■ **Task**: Drop every picture, then transcribe the remaining data exactly.

■ **Supplied material**:
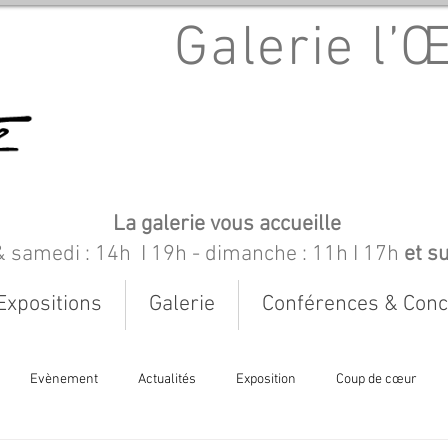
Galerie l’
La galerie vous accueille
& samedi : 14h I 19h
- dimanche : 11h I 17h
et s
Expositions
Galerie
Conférences & Conc
Evènement
Actualités
Exposition
Coup de cœur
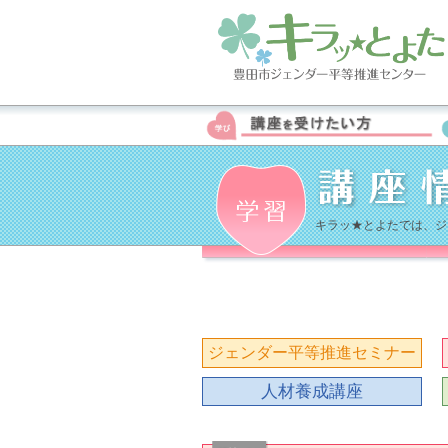
キラッ★とよたでは、ジ
ジェンダー平等推進セミナー
人材養成講座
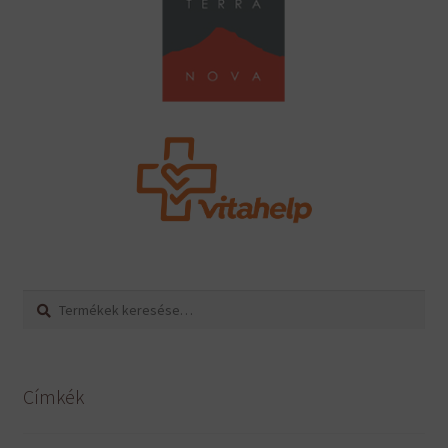
Keresés
Keresés
a
következőre:
Címkék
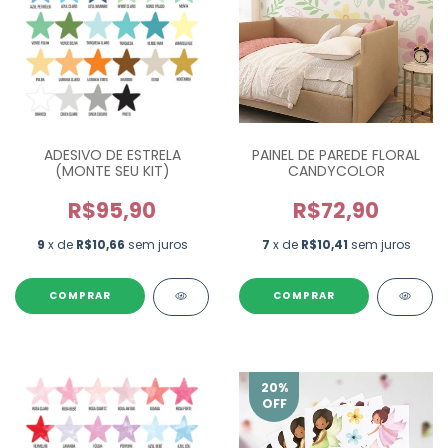
ADESIVO DE ESTRELA
PAINEL DE PAREDE FLORAL
(MONTE SEU KIT)
CANDYCOLOR
R$95,90
R$72,90
9
x de
R$10,66
sem juros
7
x de
R$10,41
sem juros
COMPRAR
20
%
OFF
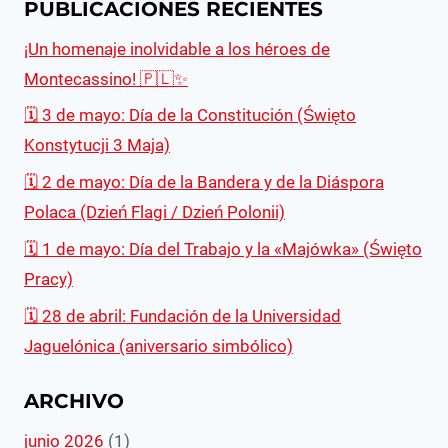
PUBLICACIONES RECIENTES
¡Un homenaje inolvidable a los héroes de
Montecassino! 🇵🇱✨
🗓 3 de mayo: Día de la Constitución (Święto
Konstytucji 3 Maja)
🗓 2 de mayo: Día de la Bandera y de la Diáspora
Polaca (Dzień Flagi / Dzień Polonii)
🗓 1 de mayo: Día del Trabajo y la «Majówka» (Święto
Pracy)
🗓️ 28 de abril: Fundación de la Universidad
Jaguelónica (aniversario simbólico)
ARCHIVO
junio 2026
(1)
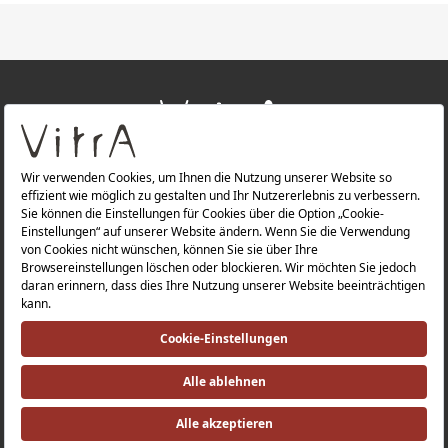
+
ÜBER UNS
+
PRODUKTE
Datenschutzerklärung |
Impressum |
Investorenbeziehung |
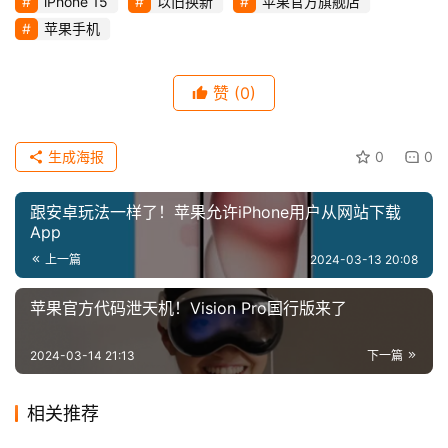
iPhone 15
以旧换新
苹果官方旗舰店
戏
苹果手机
科
赞
(0)
技
生成海报
0
0
跟安卓玩法一样了！苹果允许iPhone用户从网站下载
App
上一篇
2024-03-13 20:08
苹果官方代码泄天机！Vision Pro国行版来了
2024-03-14 21:13
下一篇
相关推荐
三星强势反弹，占据全球热销
索尼Xperia 1 VI外观首度曝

■ **Solution for this problem**:
Galerie l’
La galerie vous accueille
& samedi : 14h I 19h
- dimanche : 11h I 17h
et s
Expositions
Galerie
Conférences & Conc
Evènement
Actualités
Exposition
Coup de cœur
キラッ★とよたでは、ジ
ジェンダー平等推進セミナー
人材養成講座
Keresés
Keresés
a
következőre:
Címkék
ADESIVO DE ESTRELA
PAINEL DE PAREDE FLORAL
(MONTE SEU KIT)
CANDYCOLOR
R$95,90
R$72,90
9
x de
R$10,66
sem juros
7
x de
R$10,41
sem juros
COMPRAR
20
%
OFF
PUBLICACIONES RECIENTES
¡Un homenaje inolvidable a los héroes de
Montecassino! 🇵🇱✨
🗓 3 de mayo: Día de la Constitución (Święto
Konstytucji 3 Maja)
🗓 2 de mayo: Día de la Bandera y de la Diáspora
Polaca (Dzień Flagi / Dzień Polonii)
🗓 1 de mayo: Día del Trabajo y la «Majówka» (Święto
Pracy)
🗓️ 28 de abril: Fundación de la Universidad
Jaguelónica (aniversario simbólico)
ARCHIVO
junio 2026
(1)
+
ÜBER UNS
+
PRODUKTE
Datenschutzerklärung |
Impressum |
Investorenbeziehung |
iPhone 15
以旧换新
苹果官方旗舰店
戏
苹果手机
科
赞
(0)
技
生成海报
0
0
跟安卓玩法一样了！苹果允许iPhone用户从网站下载
App
上一篇
2024-03-13 20:08
苹果官方代码泄天机！Vision Pro国行版来了
2024-03-14 21:13
下一篇
相关推荐
三星强势反弹，占据全球热销
索尼Xperia 1 VI外观首度曝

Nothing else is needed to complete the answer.